On the Coursedog platform, school officials input information about what facilities are available, and set rules for when courses can be scheduled. The system then sends out surveys to instructors to share their preferences for class times, seating layout and tech requirements. Based on the rules, space constraints and faculty responses, the system recommends a course schedule that maximizes the use of time and space.

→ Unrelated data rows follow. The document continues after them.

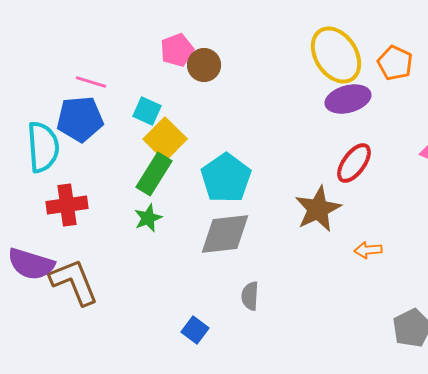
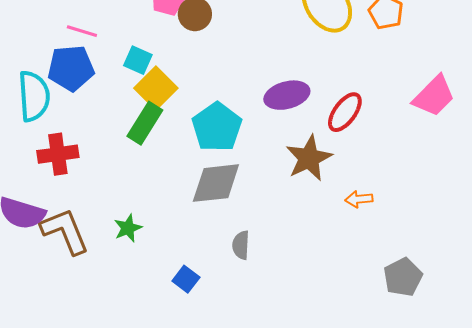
purple ellipse: (348, 99) -> (287, 95), moved
green star: (148, 218) -> (128, 228), moved

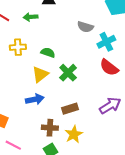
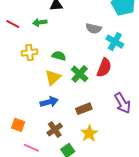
cyan cross: (106, 42) -> (115, 42), turned -30
red semicircle: (109, 67) -> (104, 68), moved, turned -102
purple arrow: (110, 106) -> (123, 103), turned 95
brown cross: (50, 128) -> (55, 130), moved, turned -35

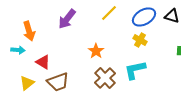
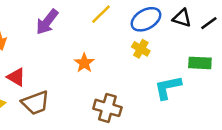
cyan L-shape: (135, 70) -> (168, 87), moved
brown cross: (105, 78) -> (107, 108), moved, turned -30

It may still be impossible to create a schedule that satisfies everyone’s preferences. But at the very least, Wenig says he wants to help college officials reduce the likelihood that courses are oversubscribed, classrooms are overfilled or underused, or faculty have to teach multiple back-to-back classes on the same day
Coursedog is not alone in recognizing this problem. A 2016 report from Ad Astra Information Systems, another college-scheduling company, found that public, four-year colleges “more likely to have courses that were either underutilized (36%) or overloaded (33%) than courses that effectively balanced seat supply with student demand (31%).” According to the authors, “scheduling practices, more so than physical space constraints, limit students’ course access and contribute to bottlenecks on many campuses.”

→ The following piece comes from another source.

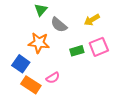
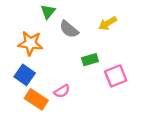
orange star: (39, 43) -> (30, 43), moved
pink square: (99, 47) -> (116, 76), moved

Not offering the right courses is more than an inconvenience; it can delay when students can finish their studies and graduate. Coursedog also offers a course projection tool that combs information about historical course enrollments and degree requirements to recommend which courses a college should offer in the future, and how many seats and sections are needed.
“If we know there are 100 econ majors who took Econ 101 last year,” Wenig offers as an example, “we want to make sure the school knows it needs to offer [Econ] 102 to keep them on track.”
Sometimes, school officials also decide to reduce course offerings after learning that certain classes have such low enrollments that it’s hard to justify the cost of putting them on. They may also find that there are too many elective courses that are not part of a degree path.
To make these analyses possible, Coursedog must sync with each college’s student information system, and the company currently works with the major providers of those systems, including Ellucian, Jenzabar and Peoplesoft. The technical integration can take anywhere from three to five weeks. For schools using a homegrown or less-commonly used student information system, that process can take longer.
The company charges institutions a one-time implementation fee that averages $100,000, along with a yearly licensing fee that ranges from $15,000 to $100,000, depending on the number of students at the institution. So far, Coursedog claims 55 colleges and universities as clients, some of whom have deployed the tool across the entire campus while others use it for specific departments.
Wenig says the company currently has $5 million booked in contracts, and is profitable. Despite that milestone, he shares, the company of 16 consists mostly of engineers, and the seed funding will be used to grow its sales and business-development staff. (So far, he’s shouldered most of those responsibilities.)
Coursedog has raised $1.5 million to date, and recently graduated from technology startup accelerator, Y Combinator earlier this year. The company’s first angel investor was Justin Wenig’s father, Devin Wenig, who is the CEO of eBay.